» **Dataset excerpts**:

•••••

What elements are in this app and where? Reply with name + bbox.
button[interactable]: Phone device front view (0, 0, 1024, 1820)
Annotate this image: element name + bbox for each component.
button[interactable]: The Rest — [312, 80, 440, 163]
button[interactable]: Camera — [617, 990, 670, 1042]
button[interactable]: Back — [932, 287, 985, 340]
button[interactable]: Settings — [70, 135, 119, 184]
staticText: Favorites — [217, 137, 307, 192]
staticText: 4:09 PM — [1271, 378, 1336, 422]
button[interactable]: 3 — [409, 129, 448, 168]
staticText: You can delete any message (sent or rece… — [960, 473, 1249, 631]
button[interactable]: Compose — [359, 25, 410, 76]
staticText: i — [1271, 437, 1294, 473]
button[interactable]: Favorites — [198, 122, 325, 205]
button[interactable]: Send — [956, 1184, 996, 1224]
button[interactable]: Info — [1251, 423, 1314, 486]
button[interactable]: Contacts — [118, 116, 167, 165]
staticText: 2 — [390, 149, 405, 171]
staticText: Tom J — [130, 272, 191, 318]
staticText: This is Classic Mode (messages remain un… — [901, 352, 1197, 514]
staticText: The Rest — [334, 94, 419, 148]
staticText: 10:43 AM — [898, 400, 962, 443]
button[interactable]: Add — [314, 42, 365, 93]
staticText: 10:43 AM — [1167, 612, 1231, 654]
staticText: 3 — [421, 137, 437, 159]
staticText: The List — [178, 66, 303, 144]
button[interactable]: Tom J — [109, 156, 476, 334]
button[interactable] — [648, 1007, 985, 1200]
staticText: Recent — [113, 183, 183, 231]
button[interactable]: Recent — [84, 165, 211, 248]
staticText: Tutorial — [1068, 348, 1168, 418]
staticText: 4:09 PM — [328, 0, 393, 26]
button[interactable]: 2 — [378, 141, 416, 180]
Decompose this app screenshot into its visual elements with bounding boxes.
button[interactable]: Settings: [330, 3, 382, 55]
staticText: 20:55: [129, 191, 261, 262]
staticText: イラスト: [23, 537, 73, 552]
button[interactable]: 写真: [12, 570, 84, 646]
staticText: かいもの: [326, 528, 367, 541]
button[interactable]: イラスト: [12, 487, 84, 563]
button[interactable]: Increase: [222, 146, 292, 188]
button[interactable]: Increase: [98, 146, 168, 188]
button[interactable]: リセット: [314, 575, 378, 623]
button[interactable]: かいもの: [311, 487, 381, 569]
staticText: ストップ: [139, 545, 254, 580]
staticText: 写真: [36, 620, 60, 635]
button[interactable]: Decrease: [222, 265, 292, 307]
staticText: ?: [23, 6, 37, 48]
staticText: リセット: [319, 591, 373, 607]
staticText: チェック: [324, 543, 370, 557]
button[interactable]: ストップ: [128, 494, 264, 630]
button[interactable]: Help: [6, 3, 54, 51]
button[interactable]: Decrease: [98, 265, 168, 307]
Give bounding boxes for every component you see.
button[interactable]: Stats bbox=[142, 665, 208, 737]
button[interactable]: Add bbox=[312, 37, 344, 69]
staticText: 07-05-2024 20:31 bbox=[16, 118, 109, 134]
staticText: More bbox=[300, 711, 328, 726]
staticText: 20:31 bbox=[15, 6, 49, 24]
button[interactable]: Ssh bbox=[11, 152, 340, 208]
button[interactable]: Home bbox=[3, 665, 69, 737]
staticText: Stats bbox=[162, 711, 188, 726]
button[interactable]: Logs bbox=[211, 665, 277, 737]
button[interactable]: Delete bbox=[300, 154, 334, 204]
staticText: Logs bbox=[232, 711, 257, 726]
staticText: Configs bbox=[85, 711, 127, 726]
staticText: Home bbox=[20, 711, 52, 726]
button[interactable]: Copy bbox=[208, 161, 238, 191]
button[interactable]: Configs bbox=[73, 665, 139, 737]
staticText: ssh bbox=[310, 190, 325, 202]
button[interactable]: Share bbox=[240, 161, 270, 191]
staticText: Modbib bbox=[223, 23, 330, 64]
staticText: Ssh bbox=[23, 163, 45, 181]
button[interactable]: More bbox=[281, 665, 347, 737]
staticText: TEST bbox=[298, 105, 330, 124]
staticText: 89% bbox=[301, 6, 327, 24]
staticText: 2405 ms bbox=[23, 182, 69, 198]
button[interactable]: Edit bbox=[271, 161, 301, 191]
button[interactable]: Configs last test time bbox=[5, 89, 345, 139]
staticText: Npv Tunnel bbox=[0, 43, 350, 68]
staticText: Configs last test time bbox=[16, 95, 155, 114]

•••••

» **Task prompt**:
Your task is to copy each line of the entries that includes the word "Decrease".

» **Response area**:
button[interactable]: Decrease: [222, 265, 292, 307]
button[interactable]: Decrease: [98, 265, 168, 307]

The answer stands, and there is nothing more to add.